D : L’inertie des significations et du langage

On peut certes questionner ce sens de fondement absolu donné au projet dans l’Être et Néant. Par exemple : le projet conditionne-t-il vraiment l’affectivité ? Ne peut-on pas contre Sartre et avec Henry ou Richir distinguer plusieurs niveaux dans la compréhension de l’affectivité (l’affectivité, l’émotion, le sentiment[1]) ? Considérer que le projet lui-même se déploie au sein d’une opacité plus profonde du rapport de soi à soi ? Est-il à ce point unifié, affirmé, marqué ? Le terme de projet est-il finalement nécessaire ? Suis-je une recherche ? Une question ? Une surprise ? Un rythme que j’impulse aux formes que j’emprunte ou un vide, un écho qui les traverse, y instille des processus de métamorphoses qui me sont opaques ?

Ces objections – plus tard adressées à Sartre par une philosophie française (Derrida, Deleuze, Foucault) cherchant à penser une singularité plus incertaine, furtive et tremblante – sont d’une autre manière assumées dans l’évolution de l’œuvre du philosophe, en particulier dans la Critique de la raison dialectique[2]. Sartre prend conscience de l’inertie non seulement des choses mais des significations et du langage avec tout ce qu’il comporte de pensée pré-organisée (ce que Flaubert appelle la bêtise).
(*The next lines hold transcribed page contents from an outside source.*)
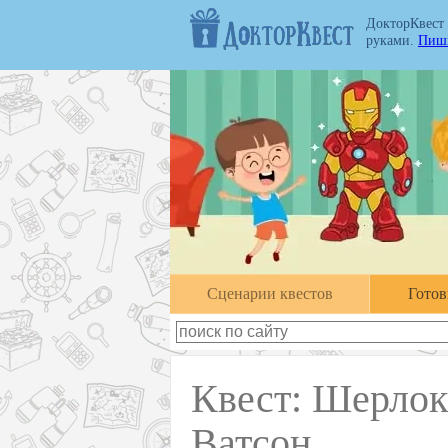
ДокторКвест
руками.
Пиши
Cценарии квестов
Гото
Квест: Шерлок
Ватсон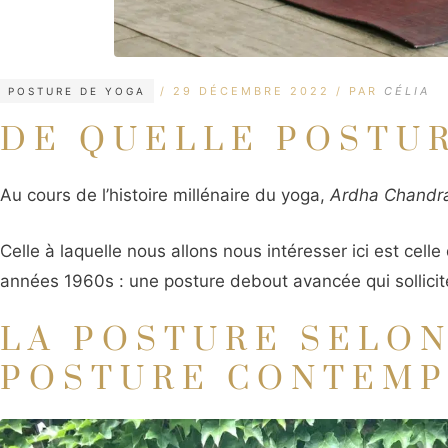
CATÉGORIES
ÉTIQUETTES
29 DÉCEMBRE 2022
PAR
CÉLIA
POSTURE DE YOGA
DE QUELLE POSTUR
Au cours de l’histoire millénaire du yoga,
Ardha Chandr
Celle à laquelle nous allons nous intéresser ici est cel
années 1960s : une posture debout avancée qui sollicite 
LA POSTURE SELON
POSTURE CONTEMP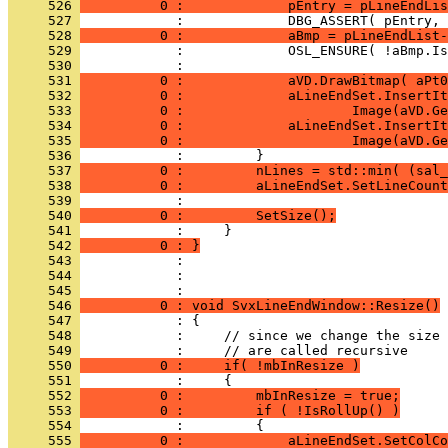
     526 
          0 :             pEntry = pLineEndLis
     527 
     528 
          0 :             aBmp = pLineEndList-
     529 
     530 
     531 
          0 :             aVD.DrawBitmap( aPt0
     532 
          0 :             aLineEndSet.InsertIt
     533 
          0 :                     Image(aVD.Ge
     534 
          0 :             aLineEndSet.InsertIt
     535 
          0 :                     Image(aVD.Ge
     536 
     537 
          0 :         nLines = std::min( (sal_
     538 
          0 :         aLineEndSet.SetLineCount
     539 
     540 
          0 :         SetSize();
     541 
     542 
          0 : }
     543 
     544 
            : 
     545 
     546 
          0 : void SvxLineEndWindow::Resize()
     547 
     548 
     549 
     550 
          0 :     if( !mbInResize )
     551 
     552 
          0 :         mbInResize = true;
     553 
          0 :         if ( !IsRollUp() )
     554 
     555 
          0 :             aLineEndSet.SetColCo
Pour prendre les termes de Moati, le langage est idéal, mais le discours n’en est pas moins une réalité, qui parle parfois sans moi dans ce que je dis, plus fort que moi. Le pratico-inerte[3] exerce des effets de retour sur le projet qui cherche à le dépasser et peut le faire dévier.  Les mots que j’emploie finissent par me leurrer sur ce que je poursuivais, voire à transformer mon projet. Plus profondément, la liberté n’est donc pas souveraine et s’arrache toujours sur fond d’un pratico-inerte qui risque de la dévorer de l’intérieur.

Dans cette même perspective, Sartre prend par ailleurs à travers la psychologie connaissance d’altérations possibles de la liberté elle-même, de pathologie affectant la possibilité même de l’être dans le monde, les modes d’attachement, d’implication de la conscience au monde. La question n’est donc plus celle d’une liberté absolue mais d’une individuation[4]. De la façon dont la liberté peut se regagner elle-même sur fond de tout ce qui la menace et la travaille. De ce que je peux faire de ce qu’on a fait de moi, et pourquoi pas, de la façon dont ce qu’on fait de moi me permet de trouver d’autres sens de mon projet.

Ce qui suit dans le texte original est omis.